Members of the Priority Club Rewards program are being offered 1,000 bonus points or 200 airline miles for every qualifying night at InterContinental, Crowne Plaza, Hotel Indigo, Holiday Inn, Holiday Inn Express, Staybridge Suites, or Candlewood Suites hotels between February 1 and April 30.

And finally, between January 5 and April 15, Starwood Preferred Guest members can earn up to quadruple points for multiple stays, as follows: double points for stays of one or two nights; triple points for three-night stays; and quadruple points for stays of four or more nights. The bonuses are for consecutive nights spent at the same hotel. Starwood brands include Le Meridien, Four Points by Sheraton, Westin, The Luxury Collection, aloft, Sheraton, Element, St. Regis, and W.

If you’re an agnostic brand-wise, a starting point in assessing the above offers is comparing their entry hurdles. The Hilton promotion doesn’t take effect until a member of the chain’s program has completed four stays or 10 nights. That’s more hotel time than the average traveler is likely to log. The Choice and Marriott offers also require more than a single night. The Priority Club and Starwood offers, on the other hand, reward you for as little as a single stay.

Reintroducing the World’s Greatest Credit Card Bonus

When British Airways offered new customers for its Signature Visa card 50,000 miles after the first purchase charged to the card, plus a second 50,000 miles after charging $2,000 during the first three months, it was widely applauded as the most generous credit card bonus ever.

If the bonus miles weren’t incentive enough, the card also entitles users to a $50 discount on British Airways tickets charged to the card, and a free companion award ticket for cardholders who charge $30,000 or more in a year.

But British Airways and Chase, the card issuer, terminated the offer in December 2009, after just a one-month run.

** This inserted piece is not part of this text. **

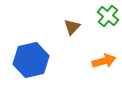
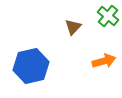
brown triangle: moved 1 px right
blue hexagon: moved 6 px down
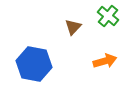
orange arrow: moved 1 px right
blue hexagon: moved 3 px right, 2 px up; rotated 24 degrees clockwise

For 2010—or some yet-to-be-determined portion thereof—the offer was on again. Or at least it was on January 7. But on January 12, the promotion was terminated again, replaced by a much less generous offer.

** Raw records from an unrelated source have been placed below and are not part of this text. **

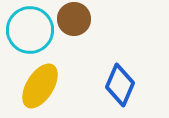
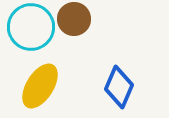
cyan circle: moved 1 px right, 3 px up
blue diamond: moved 1 px left, 2 px down
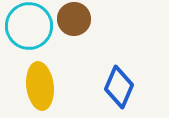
cyan circle: moved 2 px left, 1 px up
yellow ellipse: rotated 39 degrees counterclockwise
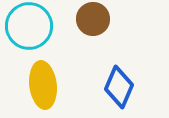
brown circle: moved 19 px right
yellow ellipse: moved 3 px right, 1 px up
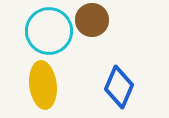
brown circle: moved 1 px left, 1 px down
cyan circle: moved 20 px right, 5 px down
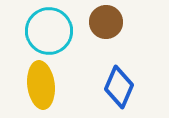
brown circle: moved 14 px right, 2 px down
yellow ellipse: moved 2 px left
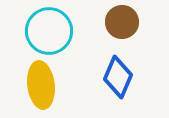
brown circle: moved 16 px right
blue diamond: moved 1 px left, 10 px up
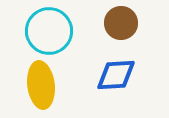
brown circle: moved 1 px left, 1 px down
blue diamond: moved 2 px left, 2 px up; rotated 63 degrees clockwise
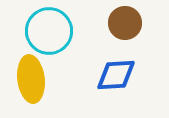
brown circle: moved 4 px right
yellow ellipse: moved 10 px left, 6 px up
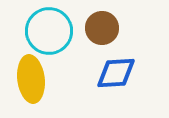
brown circle: moved 23 px left, 5 px down
blue diamond: moved 2 px up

So, how much can you expect to earn if you apply for a British Airways Visa card today? Given the offer’s on-again-off-again history, I will simply refer you to the card’s landing page. And wish you good luck, mate.

The Online Booking Bonus Bounces Back

US Airways has begun the new year with a decidedly retro promotion: 1,500 bonus miles for flights purchased at by March 31 and flown by July 31.

An online booking bonus? That’s so last decade, when airlines routinely used such bonuses to train consumers to buy their tickets online instead of dialing in to the carriers’ heavily staffed (and expensive to operate) call centers.

Does US Airways’ move presage a comeback for online booking bonuses industry-wide? Almost certainly not. There just isn’t any need to use incentives to encourage online booking. For now, though, getting rewarded for what amounts to normal behavior surely beats the alternative.

A blast from the past is still a blast.